Trollbooth Blog #6
If you haven’t been following my Trollbooth blog, you can catch up here.
I hit the century mark this morning! That’s right, 100 pages and counting, all typed up and in desperate need of shaping. That’s all right, for now, since that kind of rewriting comes in the third draft, not the second. Plus, it’s an accomplishment in itself; I managed to not fight myself and just transcribe, which is in line with my writing process.
More good news: I’m seeing light at the end of the tunnel. I can look ahead in my journal and see the end less than a hundred pages away. The story itself is settling into its final shape now, too. I always have a depressing time looking at the beginnings of my own novels because the ideas inevitably change as I figure out what works and doesn’t. It’s like knowing you have to clean a whole house, eventually, but the room you start in is the one with the biggest, nastiest mess. Trollbooth is becoming more coherent and consistent as I go on, so I’m taking the pluses where I can get them and trying to be happy about it.
I also fought a sense of needing to catch up this week. Having endured illness, I feel like I’m behind on where I want to be.

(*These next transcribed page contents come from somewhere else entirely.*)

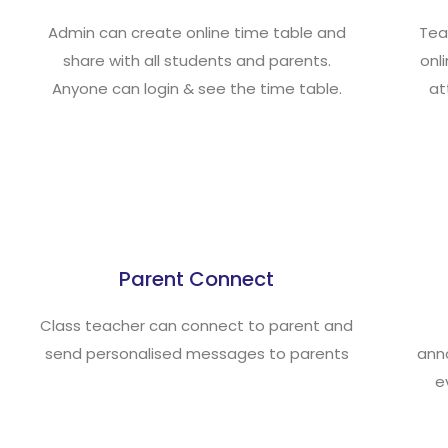
Admin can create online time table and
Tea
share with all students and parents.
onl
Anyone can login & see the time table.
at
Parent Connect
Class teacher can connect to parent and
send personalised messages to parents
ann
e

That makes me want to type faster, but everybody whole does any serious typing knows there’s only so high a rate of speed you can type at before you just start stroking the wrong keys more often than not. I don’t mind a heavy spellcheck at the end of every session (I walk the speed line every day), but I can’t stand sitting here at my desk going, What the fuck does jsyenaka mean?

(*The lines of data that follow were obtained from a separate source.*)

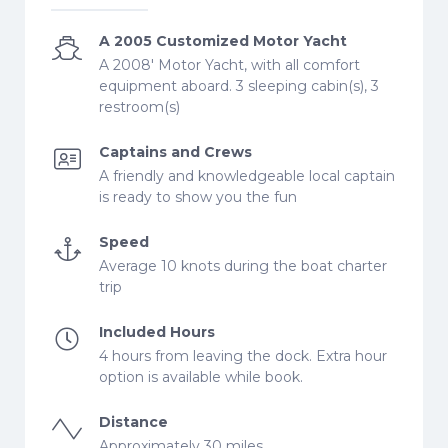
A 2005 Customized Motor Yacht
A 2008' Motor Yacht, with all comfort
equipment aboard. 3 sleeping cabin(s), 3
restroom(s)
Captains and Crews
A friendly and knowledgeable local captain
is ready to show you the fun
Speed
Average 10 knots during the boat charter
trip
Included Hours
4 hours from leaving the dock. Extra hour
option is available while book.
Distance
Approximately 30 miles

I’ve also made a setup change on my desk. Up until the middle of last week, I’ve had my journal propped to the left of my two monitors. Naturally, that led to me keeping my head turned left – a lot. My neck started getting sore. It also felt like I was looking at the screen too much, just to relieve the muscle strain. That led to distraction by typo, or me rereading what I just typed, which takes me out of the transcription game. I solved the problem by moving my journal and stand in front of the left monitor and sliding the document over to the right monitor. This way, what I’m working on is right in front of me, and I can still glance at the draft on the screen to make sure I didn’t do something stupid like write two pages in italics.
Overall, I feel good about the novel. It’s gonna be short, but it’s got life in it. Weird without being gross, which is yet another line I walk. Luckily, that’s the kind of thing I enjoy.